Wachovia Bank did not violate the Employee Retirement Income Security Act (ERISA) when it sent a form letter to investors notifying them of a fund's merger with another fund, a court ruled.

The U.S. District Court for the Eastern District of Pennsylvania dismissed the claims brought by Olivet Boys’ & Girls’ Club of Reading and Berks County. The court ruled that Wachovia cannot be a fiduciary to the club’s Money Purchase Pension Plan under ERISA because it did not render investment advice. The court pointed out that even the club described Wachovia’s actions with respect to the new fund as marketing.

According to the court opinion, the relevant ERISA regulations explain that fiduciaries must have discretionary authority with respect to purchasing or selling securities for the plan on a regular basis, pursuant to a mutual agreement that the services “will serve as a primary basis for investment decisions” and that the investment advice will be “individualized.” However, under the agreement between Wachovia and the club, the exchange of plan shares could happen only after the club consented, and the agreement expressly states that Wachovia “has not, and will not, provide investment advice.”

The club shot itself in the foot when it alleged that “a simple review” would make “clear” Wachovia’s alleged misrepresentation that the funds are “substantially similar.” The court said that if the club is correct, it makes their claim that they relied on Wachovia’s misrepresentation when making the decision to exchange shares “unreasonable at best.”

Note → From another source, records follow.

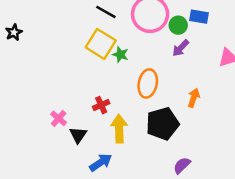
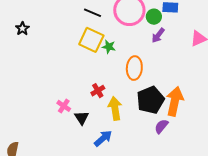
black star: (14, 32) -> (22, 29), moved
orange arrow: (194, 98) -> (175, 101), moved, size x1.8
purple semicircle: (182, 165) -> (161, 126), moved

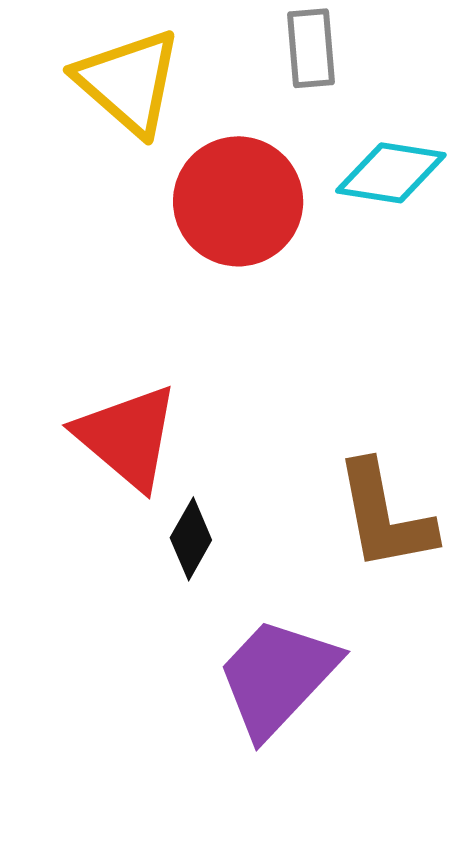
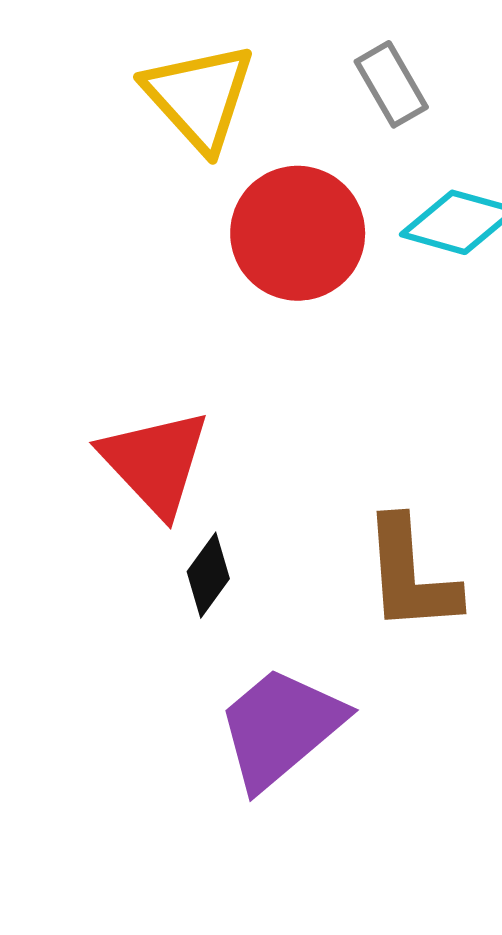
gray rectangle: (311, 48) -> (391, 84), turned -32

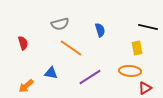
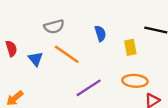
yellow rectangle: (137, 48) -> (130, 47), moved
blue triangle: (51, 73) -> (36, 59), moved, turned 40

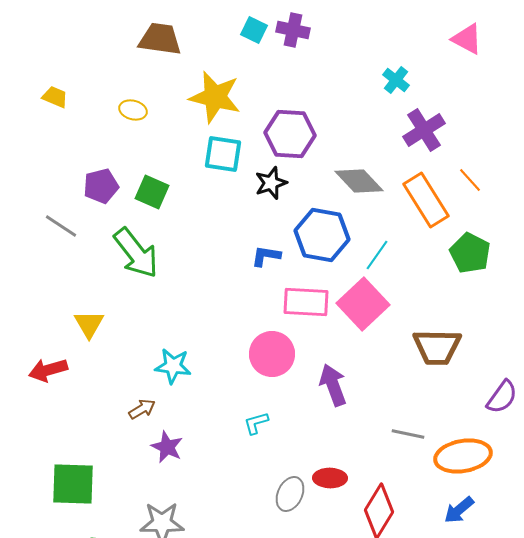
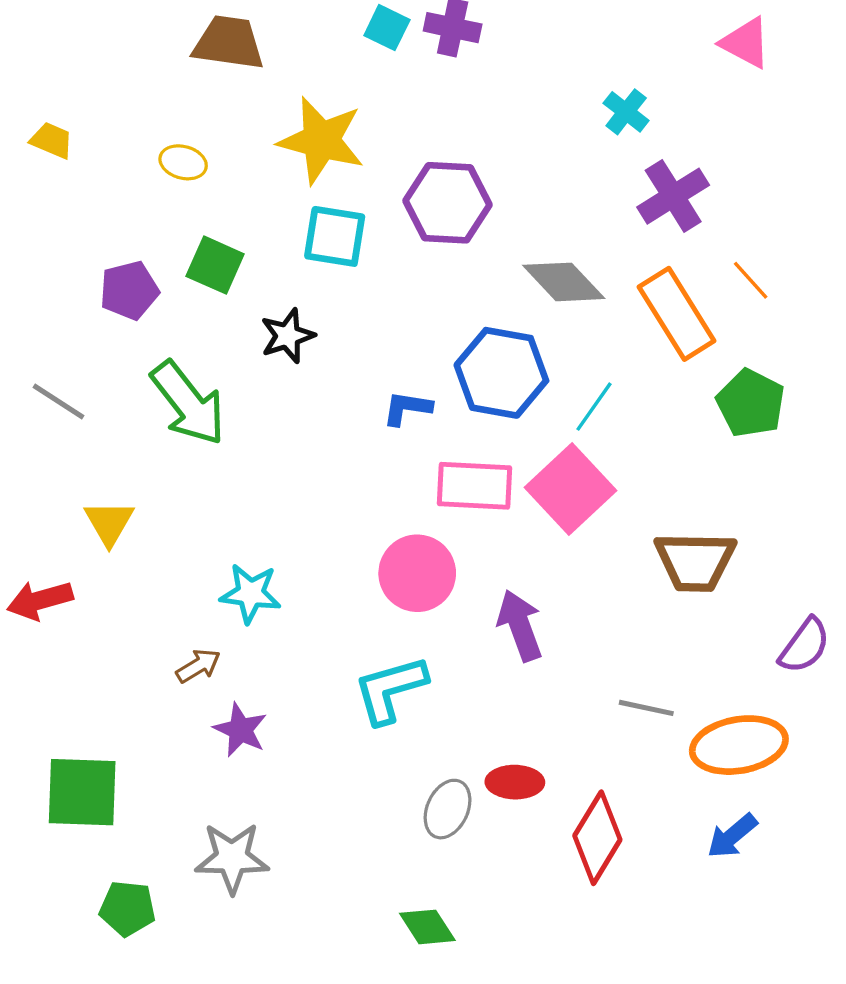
black star: (271, 183) -> (288, 336), moved
green square: (152, 192) -> (215, 265), moved
gray line: (61, 226) -> (58, 401), moved
cyan L-shape: (256, 423) -> (390, 689), size x1.8

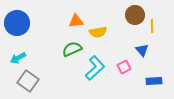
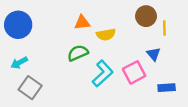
pink square: (124, 67) -> (134, 72), size x1.5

In September 2007, Wachovia sent a form letter to the Club and others who were invested in the Evergreen Limited Duration Fund explaining that the fund would be merging into the Evergreen Ultra Short Opportunities Fund and requesting that the club consent to the exchange of the plan’s shares of the former fund for those of the new Ultra Short Fund. All of the plan’s assets were invested in the Limited Duration Fund.

The club claims that in the form letter, Wachovia misrepresented that the two funds’ investment objectives and principal investment strategies were “substantially similar,” so it consented to the exchange of shares on October 1, 2007. According to the club, as a result, its plan lost $200,000.

The case is Olivet Boys’ & Girls’ Club of Reading and Berks County v. Wachovia Bank N.A., E.D. Pa., No. 5:08-cv-4702.